October 16, 2025 – Today’s Vibe: Jogging to Catch Up with Robots
I slept in by twelve minutes, which apparently is enough time for our multi-agent meeting copilot to welcome stakeholders, show a roadmap, and promise an impossible ship date. By the time I joined the call, the AI host had already negotiated feature scope with our VP of Sales and pinged Procurement for budget approvals. Nobody realized the “plan” had been invented by a bot that forgot latency exists.
The Hardship: Agent Chaos in Production
We rolled out a multi-agent copilot that coordinates people, reference docs, and dashboards. My team wired three agents together: one to summarize research, one to schedule time, and one to propose next steps. Overnight, the scheduling agent triggered the other two because a Confluence page changed. It spun up a new sprint review, emailed 40 people, and started the live meeting at 8:18 a.m. A hallucinated bullet promised “full conversational analytics” by next Friday. I was now the human who had to walk back an AI-generated commitment.
Things got worse:
- The planning agent cited a private Slack thread it didn’t have clearance to quote, so half the meeting transcript was
[REDACTED]. - Action items were logged to Jira with random component tags, meaning our alerting pipelines thought five critical regressions existed.

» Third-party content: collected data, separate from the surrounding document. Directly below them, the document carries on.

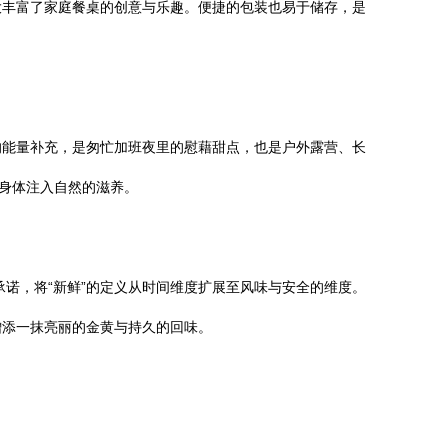
大丰富了家庭餐桌的创意与乐趣。便捷的包装也易于储存，是
的能量补充，是匆忙加班夜里的慰藉甜点，也是户外露营、长
身体注入自然的滋养。
承诺，将“新鲜”的定义从时间维度扩展至风味与安全的维度。
增添一抹亮丽的金黄与持久的回味。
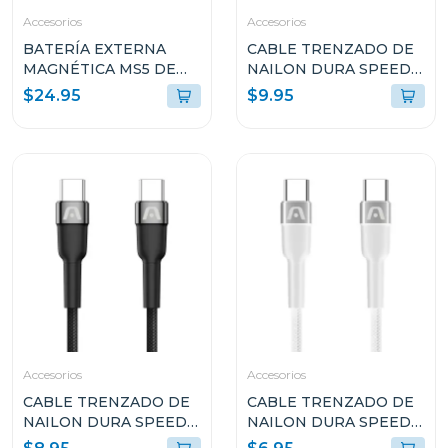
Accesorios
Accesorios
BATERÍA EXTERNA
CABLE TRENZADO DE
MAGNÉTICA MS5 DE
NAILON DURA SPEED
5000MAH DE
DE 240W TIPO-C A
$24.95
$9.95
ALUMINIO ARGPB1160
TIPO-C PARA CARGA Y
SINCRONIZACIÓN
ULTRA RÁPIDA DE 1.8M
ARGCB0073
Accesorios
Accesorios
CABLE TRENZADO DE
CABLE TRENZADO DE
NAILON DURA SPEED
NAILON DURA SPEED
DE 100W TIPO C EN
DE 65W TIPO C EN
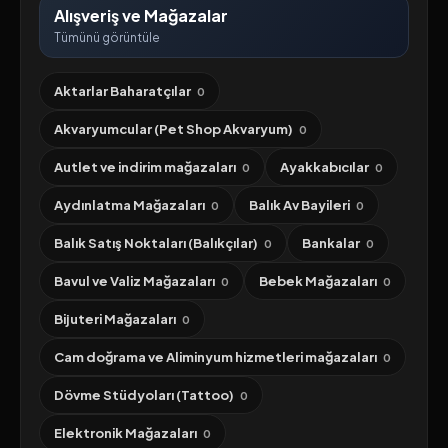
Alışveriş ve Mağazalar
Tümünü görüntüle
Aktarlar Baharatçılar
0
Akvaryumcular (Pet Shop Akvaryum)
0
Autlet ve indirim mağazaları
Ayakkabıcılar
0
0
Aydınlatma Mağazaları
Balık Av Bayileri
0
0
Balık Satış Noktaları (Balıkçılar)
Bankalar
0
0
Bavul ve Valiz Mağazaları
Bebek Mağazaları
0
0
Bijuteri Mağazaları
0
Cam doğrama ve Aliminyum hizmetleri mağazaları
0
Dövme Stüdyoları (Tattoo)
0
Elektronik Mağazaları
0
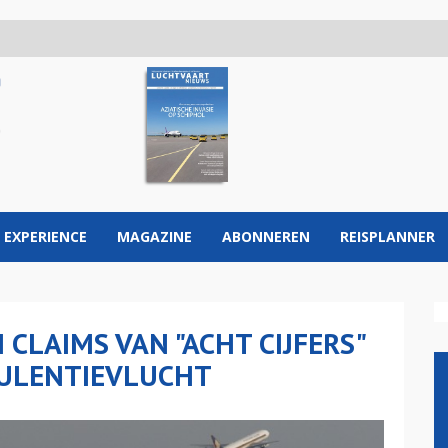
 EXPERIENCE
MAGAZINE
ABONNEREN
REISPLANNER
 CLAIMS VAN "ACHT CIJFERS"
BULENTIEVLUCHT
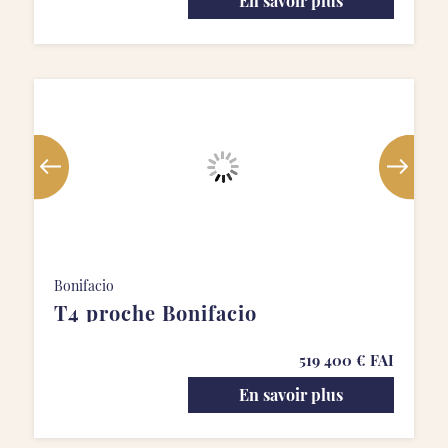
En savoir plus
Bonifacio
T4 proche Bonifacio
519 400 € FAI
En savoir plus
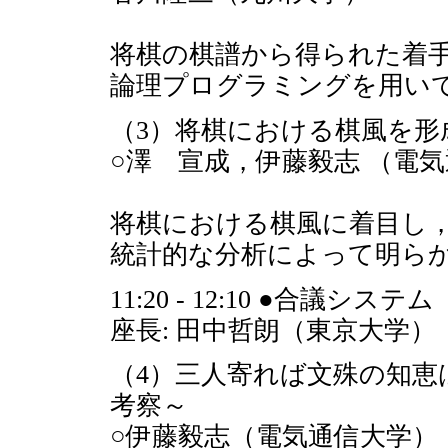
将棋の棋譜から得られた着
論理プログラミングを用い
（3）将棋における棋風を形
○澤 宣成，伊藤毅志 （電
将棋における棋風に着目し
統計的な分析によって明ら
11:20 - 12:10 ●合議シス
座長: 田中哲朗（東京大学）
（4）三人寄れば文殊の知恵
考察～
○伊藤毅志（電気通信大学）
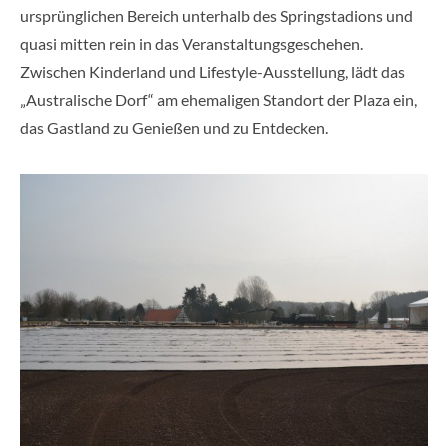
ursprünglichen Bereich unterhalb des Springstadions und
quasi mitten rein in das Veranstaltungsgeschehen.
Zwischen Kinderland und Lifestyle-Ausstellung, lädt das
„Australische Dorf“ am ehemaligen Standort der Plaza ein,
das Gastland zu Genießen und zu Entdecken.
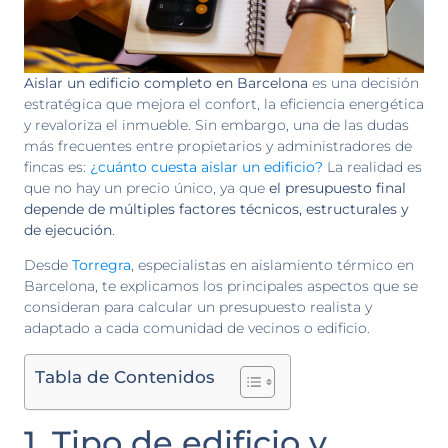
Aislar un edificio completo en Barcelona
es una decisión
estratégica que mejora el confort, la eficiencia energética
y revaloriza el inmueble. Sin embargo, una de las dudas
más frecuentes entre propietarios y administradores de
fincas es:
¿cuánto cuesta aislar un edificio?
La realidad es
que no hay un precio único, ya que
el presupuesto final
depende de múltiples factores técnicos, estructurales y
de ejecución
.
Desde
Torregra
, especialistas en aislamiento térmico en
Barcelona, te explicamos los principales aspectos que se
consideran para calcular un presupuesto realista y
adaptado a cada comunidad de vecinos o edificio.
Tabla de Contenidos
1. Tipo de edificio y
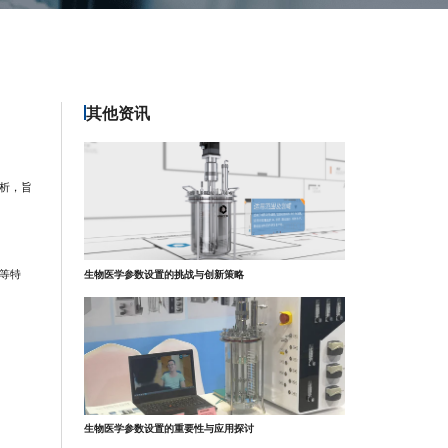
其他资讯
析，旨
等特
生物医学参数设置的挑战与创新策略
生物医学参数设置的重要性与应用探讨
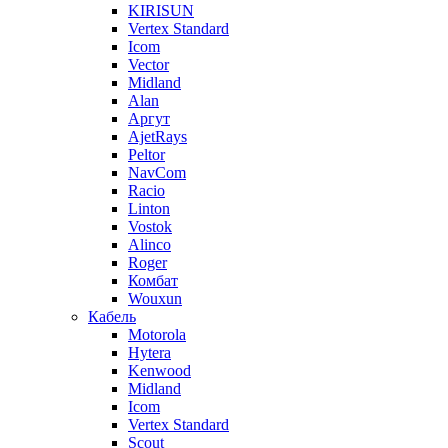
KIRISUN
Vertex Standard
Icom
Vector
Midland
Alan
Аргут
AjetRays
Peltor
NavCom
Racio
Linton
Vostok
Alinco
Roger
Комбат
Wouxun
Кабель
Motorola
Hytera
Kenwood
Midland
Icom
Vertex Standard
Scout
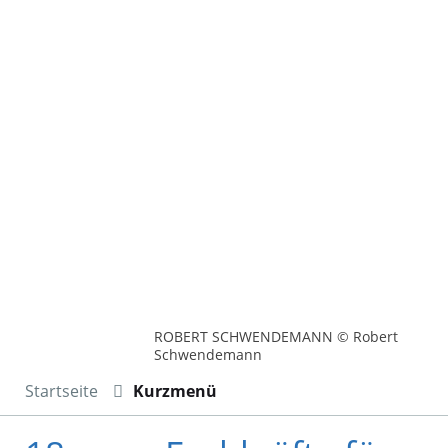
ROBERT SCHWENDEMANN © Robert
Schwendemann
Startseite
Kurzmenü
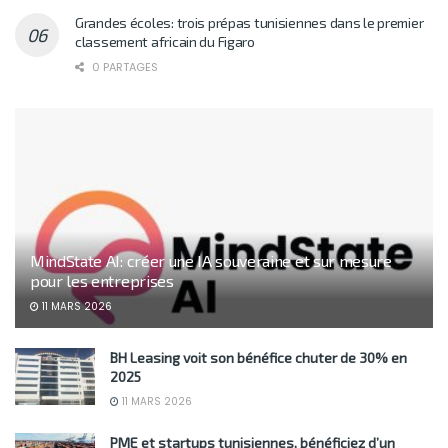
Grandes écoles: trois prépas tunisiennes dans le premier
classement africain du Figaro
0 PARTAGES
MindState AI: créer une IA souveraine et sur mesure
pour les entreprises
11 MARS 2026
BH Leasing voit son bénéfice chuter de 30% en
2025
11 MARS 2026
PME et startups tunisiennes, bénéficiez d’un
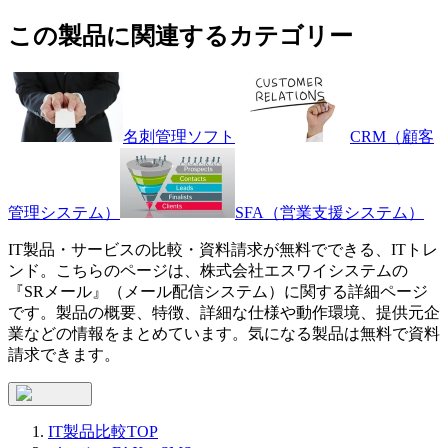
この製品に関連するカテゴリー
名刺管理ソフト
CRM（顧客
管理システム）
SFA（営業支援システム）
IT製品・サービスの比較・資料請求が無料でできる、ITトレ
ンド。こちらのページは、
株式会社エスワイシステム
の
『
SRメール
』（
メール配信システム
）に関する詳細ページ
です。製品の概要、特徴、詳細な仕様や動作環境、提供元企
業などの情報をまとめています。気になる製品は無料で資料
請求できます。
IT製品比較TOP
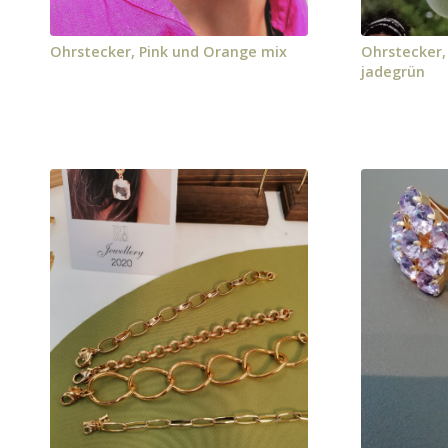
Ohrstecker, Pink und Orange mix
Ohrstecker,
jadegrün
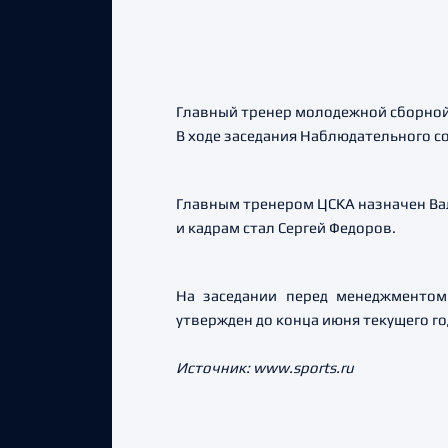
Главный тренер молодежной сборной 
В ходе заседания Наблюдательного с
Главным тренером ЦСКА назначен Вал
и кадрам стал Сергей Федоров.
На заседании перед менеджментом
утвержден до конца июня текущего г
Источник: www.sports.ru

- Finance saw the auto-generated purchase request and flagged me for bypassing policy.
The Investigation: We Forgot the Guardrails
Digging through the agent orchestrator logs made it obvious we shipped an overconfident swarm:
- No meeting quorum check. The scheduler assumed “2 available humans + 1 AI” met policy, even though leadership requires one director to attend.
- Missing instruction hierarchy. Agents could read each other’s summaries but not the canonical policy doc, so errors compounded with every hand-off.

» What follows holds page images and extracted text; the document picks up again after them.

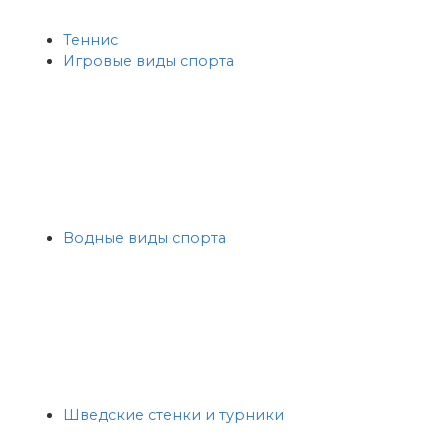
Теннис
Игровые виды спорта
Водные виды спорта
Шведские стенки и турники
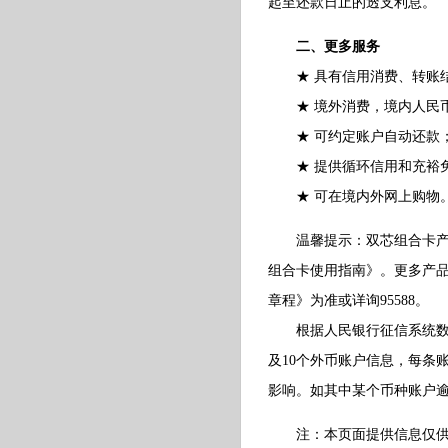
起至还款日止的透支利息。
二、更多服务
★ 具有信用消费、转账结
★ 境外消费，境内人民
★ 可约定账户自动还款
★ 提供循环信用和充裕
★ 可在境内外网上购物
温馨提示：双芯组合卡产品
组合卡使用指南》。更多产
章程》为准或详询95588。
根据人民银行征信系统数据
及10个外币账户信息，每条
影响。如其中某个币种账户
注：本页面提供信息仅供参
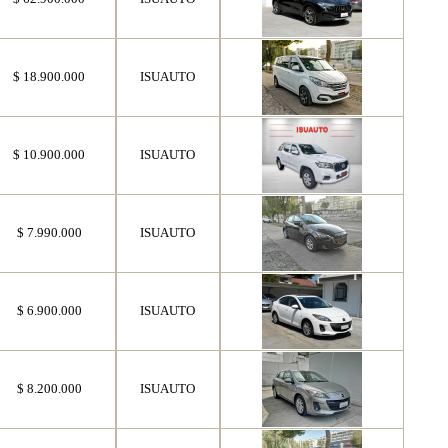
$ 18.900.000
ISUAUTO
$ 10.900.000
ISUAUTO
$ 7.990.000
ISUAUTO
$ 6.900.000
ISUAUTO
$ 8.200.000
ISUAUTO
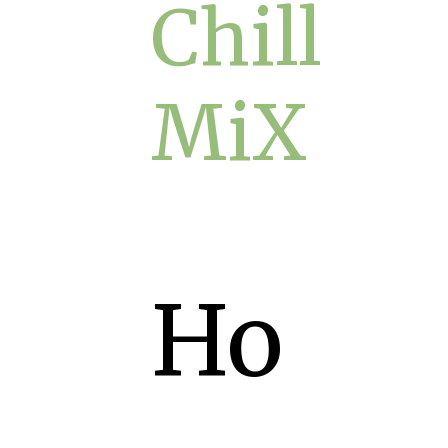
Chill
MiX
Но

- Unlimited tool runtimes. The planning agent kept calling our roadmap API until the request queue filled, which is why Jira lit up.
Here’s the offending configuration (names changed to protect the guilty):
agents:
scheduler:
triggers: ["doc.updated"]
allowed_tools: ["calendar", "meeting_starter"]
planner:
triggers: ["scheduler.meeting_created"]
allowed_tools: ["roadmap_api", "jira", "email"]
guardrails: []
We basically told the planner to do anything it wanted as soon as a meeting existed. No wonder it promised the moon.
The Lesson: Agents Need Operators, Not Cheerleaders
I paused the orchestrator, apologized to stakeholders, and spent the afternoon building adult supervision into the system:
- Soft-launch switches. Meetings now require a human
/approveslash command before the host bot sends invites. - Role-scoped memories. Agents read only policy snippets relevant to their task instead of blindly remixing each other’s notes.
- Budget-aware tooling. Planner invocations now pass through a dispatcher that enforces API quotas and logs context for later audits.
We also added a “tell me why you’re confident” prompt so agents disclose their evidence in plain text. This kept the follow-up meeting honest—and started a new organizational policy: If the copilot talks first, it also explains how it knows anything. The humans loved that part.